Saved entries:
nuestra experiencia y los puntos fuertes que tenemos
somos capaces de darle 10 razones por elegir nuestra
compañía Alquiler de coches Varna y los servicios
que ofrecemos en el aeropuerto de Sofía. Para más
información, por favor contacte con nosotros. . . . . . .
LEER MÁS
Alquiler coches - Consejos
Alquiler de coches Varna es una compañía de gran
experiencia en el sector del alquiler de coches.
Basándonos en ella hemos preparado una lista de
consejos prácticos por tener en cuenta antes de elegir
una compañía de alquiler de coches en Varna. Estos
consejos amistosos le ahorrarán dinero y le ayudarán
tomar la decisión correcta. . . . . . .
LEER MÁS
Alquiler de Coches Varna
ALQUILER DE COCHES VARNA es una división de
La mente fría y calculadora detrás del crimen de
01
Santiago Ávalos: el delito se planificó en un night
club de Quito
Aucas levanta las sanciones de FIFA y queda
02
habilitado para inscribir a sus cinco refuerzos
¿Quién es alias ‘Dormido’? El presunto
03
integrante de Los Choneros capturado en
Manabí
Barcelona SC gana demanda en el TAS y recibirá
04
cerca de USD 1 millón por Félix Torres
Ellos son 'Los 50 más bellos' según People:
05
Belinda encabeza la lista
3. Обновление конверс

...

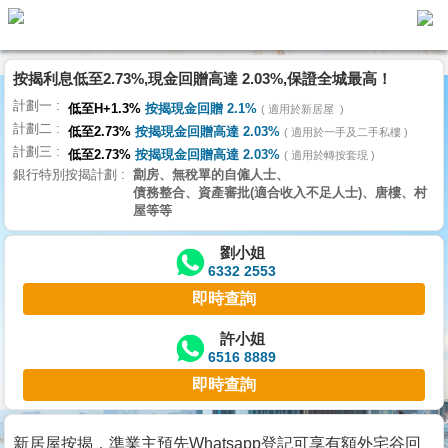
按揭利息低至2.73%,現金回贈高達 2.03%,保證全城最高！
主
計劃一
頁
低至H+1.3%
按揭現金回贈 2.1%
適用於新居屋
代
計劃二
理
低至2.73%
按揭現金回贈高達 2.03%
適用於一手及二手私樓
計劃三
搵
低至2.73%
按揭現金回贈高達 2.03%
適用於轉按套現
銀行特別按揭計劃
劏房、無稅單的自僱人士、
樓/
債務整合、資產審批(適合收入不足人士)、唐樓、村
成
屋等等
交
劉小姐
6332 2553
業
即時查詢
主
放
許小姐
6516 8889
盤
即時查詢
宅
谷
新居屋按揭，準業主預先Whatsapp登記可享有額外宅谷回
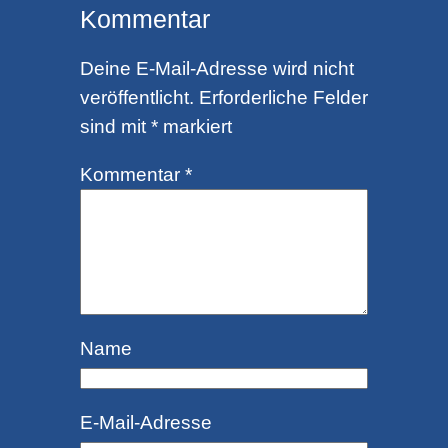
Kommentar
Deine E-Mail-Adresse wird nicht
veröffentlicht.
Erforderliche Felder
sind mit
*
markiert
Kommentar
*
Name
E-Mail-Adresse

_What needs to be done_
Above are the records; from them, give again exactly the lines from the one containing "consejos prácticos por" through the one containing "ALQUILER DE COCHES VARNA es una división de", both included.

_Response_
consejos prácticos por tener en cuenta antes de elegir
una compañía de alquiler de coches en Varna. Estos
consejos amistosos le ahorrarán dinero y le ayudarán
tomar la decisión correcta. . . . . . .
LEER MÁS
Alquiler de Coches Varna
ALQUILER DE COCHES VARNA es una división de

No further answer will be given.